= Forfeiture and waiver =

Forfeiture and waiver are two concepts that U.S. courts apply in determining whether reversible error has occurred. Waiver is the voluntary relinquishment, surrender or abandonment of some known right or privilege. Forfeiture is the act of losing or surrendering something as a penalty for a mistake or fault or failure to perform, etc.
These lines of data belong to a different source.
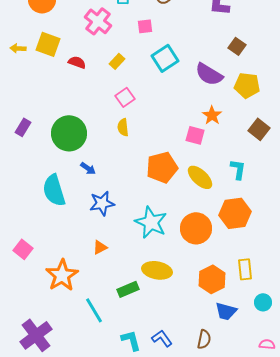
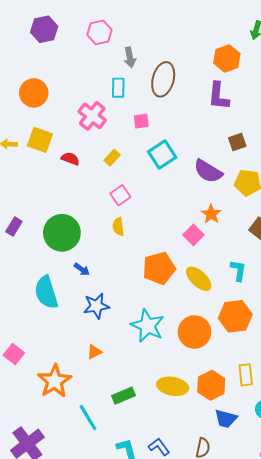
brown square: (237, 46) -> (237, 142), turned 36
pink square: (195, 135) -> (193, 235), turned 30
yellow ellipse: (157, 270) -> (173, 386), moved

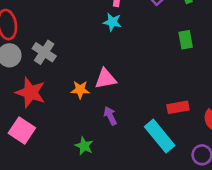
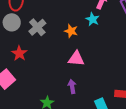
orange star: (80, 90) -> (71, 31), moved
red star: (31, 92) -> (19, 53), size x0.7

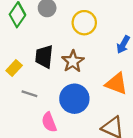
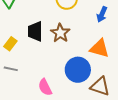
gray line: (29, 94) -> (11, 69), moved
blue circle: (74, 99) -> (78, 70), moved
Per U.S. v. Olano, if a defendant has waived a right, then he cannot obtain redress in appellate court. If he has merely forfeited the right, e.g. by failing to raise a timely objection, then the standard of review become plain error pursuant to Federal Rule of Criminal Procedure 52(b). This means that, whereas if he had raised a timely objection, the burden of proof would have been on the opposing party to show that the error was harmless error, now the burden of proof is on the aggrieved party to show that the error was plain error. Moreover, in federal cases, the U.S. Court of Appeals may or may not choose to exercise its discretion to correct the plain error. It usually will not, unless failure to correct it would result in a miscarriage of justice that would seriously affect the fairness, integrity or reputation of the justice system. However, the courts relax their application of the plain-error test in cases involving constitutional error.

An example of a waiver would be invited error would be if a defendant requested that the court impose a condition of supervised release. In such a case, he could not later challenge the legality of the condition. When a defendant raises an argument and then abandons it, he may be viewed as having waived that argument. For instance, a defendant raised objections to the presentence report in his case but it was ruled that he waived those objections when his counsel and the judge had the following conversation:

THE COURT: All right. There was a presentence report noted. There were objections. I think that all of those now have been resolved, have they not, Mr. Wagman?

MR. WAGMAN: Yes, Your Honor.

In another case, it was ruled that a Defendant could not have "affirmatively abandoned" an argument that he never made.

Courts have noted, however, that as a practical matter, a defendant's consent to a probation condition is likely to be nominal where consent is given only to avoid imprisonment.